This week we have another current set of images, all taken within a few days and since last week’s offering.
One of the many things that we planted this year was tomatoes, and started a serious number of tomato vines in various locations. As always, the hornworms eventually discovered these and started doing their damage – in this case it was the tobacco hornworms (Manduca sexta, actually the larva of the Carolina sphinx moth.) Tomato and tobacco plants are closely related, and the tomato and tobacco hornworms will feed freely on either, though I’ve only ever seen the tobacco hornworms in the past several years; they’re distinguished by the white markings on the sides, diagonal lines for tobacco, chevrons for tomato.
I had significant help in controlling them this year, though, because the braconid wasps were active early on, as determined by the number of hornworms that I found already sprouting cocoons.
Braconid wasps (there are 1700 subspecies, so no I’m not going to be specific) lay their eggs in the bodies of numerous species of caterpillar, where they hatch and the larva begin eating the caterpillar from the inside. As they reach pupal age, they burrow out of the skin and create cocoons on the outer surface of the caterpillar’s skin, where they will eventually emerge as adults. This is, as you might imagine, a bit hard on the hornworms, and though they’ll remain alive throughout the process, they expire soon afterward. I found quite a few examples of hornworms so adorned, which made my job easier.
The other evening, I found the one above, and another within a handful of centimeters but lacking any evidence of braconid attentions.
Given their proximity, I was a bit skeptical that this one had actually escaped the wasps, and suspected that it would soon erupt in cocoons, so I left it alone on the tomato plant alongside the other (which I knew would be doing minimal damage, if any, beyond this point.) And I made sure to check from time to time.
Notably, it wasn’t moving or feeding much, which I considered a good sign (good for me and/or the braconids, not so much for the caterpillar.) I wasn’t checking it frequently, but I did make it a point to examine the back for any signs of egress, never spotting anything. Three days later, however, my suspicions were confirmed.

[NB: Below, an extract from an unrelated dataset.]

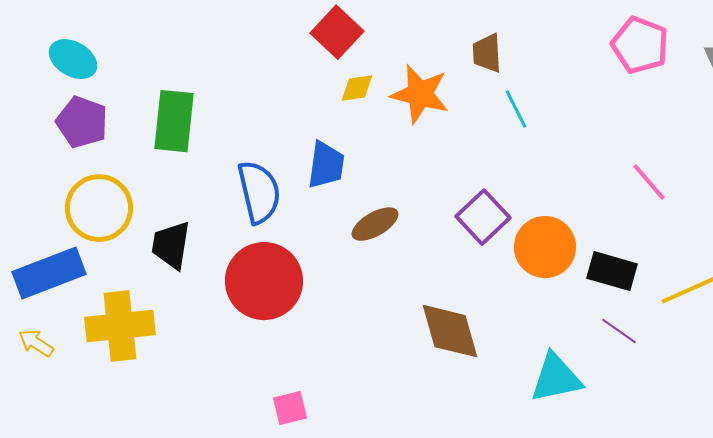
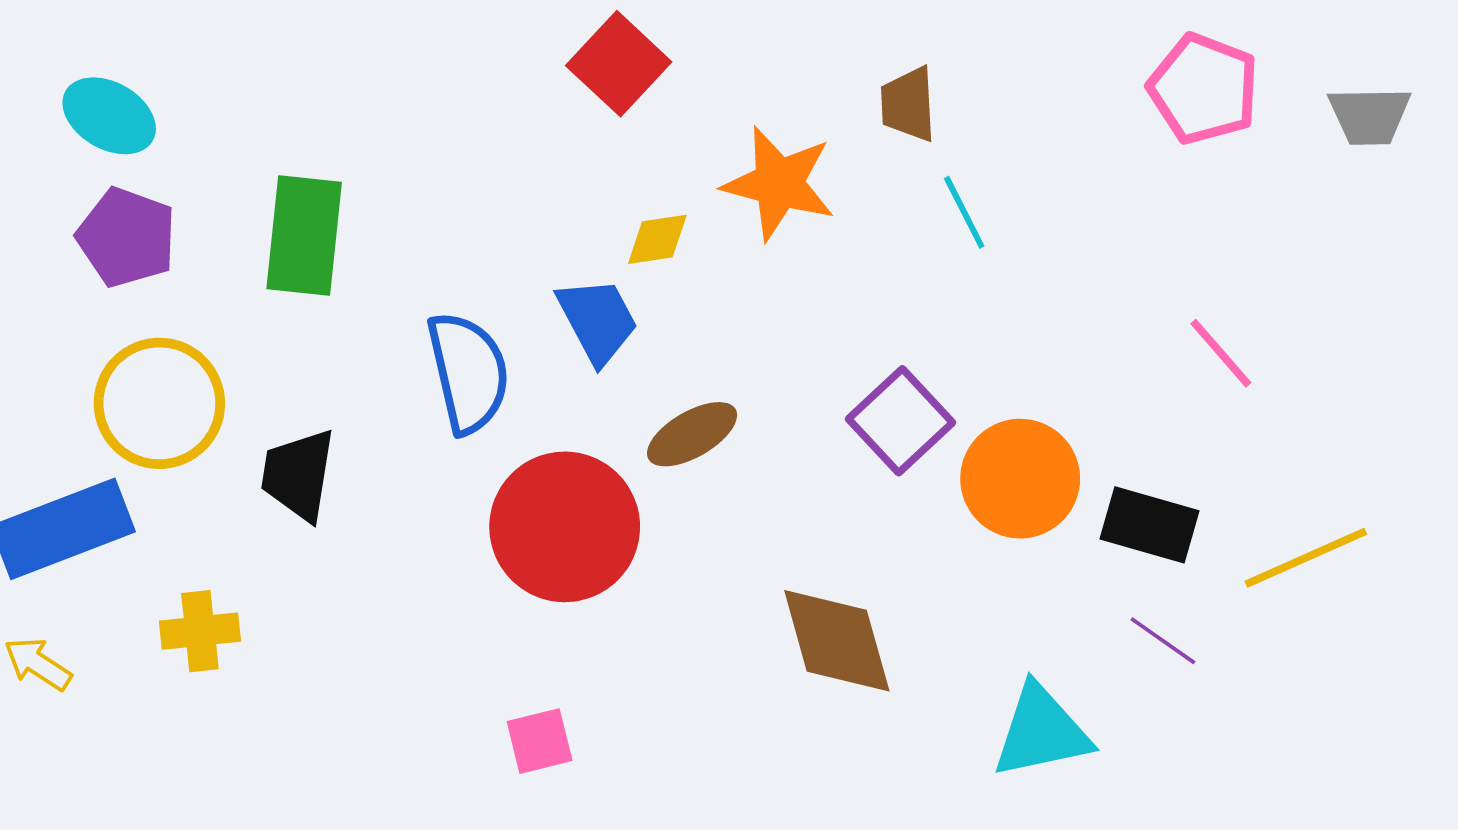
yellow diamond: (357, 88) -> (657, 239), moved
blue trapezoid: (326, 165) -> (597, 320), turned -36
red circle: (264, 281) -> (565, 527), moved
yellow cross: (120, 326) -> (200, 631), size x0.6
pink square: (290, 408) -> (540, 741), moved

Yep, that’s a serious litter right there, but wait – what’s that in the center (that I didn’t fully notice until examining the photos after unloading)? Yeah, that’s a braconid larva/pupa, in the process of spinning its cocoon. This made me go back out to examine it closely, with the possible intention of doing some video of the process.

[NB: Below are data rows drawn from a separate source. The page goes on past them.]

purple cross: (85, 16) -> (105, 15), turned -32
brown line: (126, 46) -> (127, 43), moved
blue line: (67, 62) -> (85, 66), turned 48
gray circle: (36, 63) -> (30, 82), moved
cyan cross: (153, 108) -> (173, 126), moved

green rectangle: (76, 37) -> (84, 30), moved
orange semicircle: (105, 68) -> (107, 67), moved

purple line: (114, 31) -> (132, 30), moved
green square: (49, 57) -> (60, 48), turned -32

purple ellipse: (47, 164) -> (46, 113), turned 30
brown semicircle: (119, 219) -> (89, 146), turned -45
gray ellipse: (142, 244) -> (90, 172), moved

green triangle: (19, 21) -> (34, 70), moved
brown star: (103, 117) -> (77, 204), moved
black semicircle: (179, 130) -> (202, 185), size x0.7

Alas, it was barely moving, so video was pointless, but I did collect the branch with the hornworm and bring it in for more controlled ‘studio’ work – this allowed me to go for the serious magnification without worrying about my own steadiness, the wind, getting the flash past the nearby leaves, and so on.
There’s a wad of silk barely visible behind the head on the left, but the larva’s movement was sparse – certainly not seeming to make a cocoon. I couldn’t vouch for what was happening here, but another discovery on the opposite side of the hornworm might be a clue.
It would be easy to believe this was a cocoon that had already hatched the adult, but a) it’s way too soon, and b) I’ve seen them hatch for one species at least, and that one popped little caps from the top of the cocoon. Was this one started by my naked subject up there before it got disoriented or something? I can only speculate, but I will point out the exit wound at the base of the cocoon, while that orange spot is the hornworm’s spiracle, what they breathe through.
I may hang on to this guy and see if I can capture the adults emerging this time; the endeavor really needs some kind of motion-sensing camera that can run for days and triggers the video when the action starts, and come to think of it, this might not be that hard to do (though I doubt I’m going to go to those lengths.) You’ll know if I’m successful, of course.
As for the tomatoes, we’ve just about written them off. Despite a better start than any previous year and numerous plants, they yielded almost nothing, due far more to the heat than predation, and it’s late enough now that I’m no longer bothering to water anything not showing active fruit. The peppers have just started coming ripe, and the basil did exceptionally well – there’s a couple jars of homemade pesto in the fridge now. We just have to select the stuff that can handle these conditions.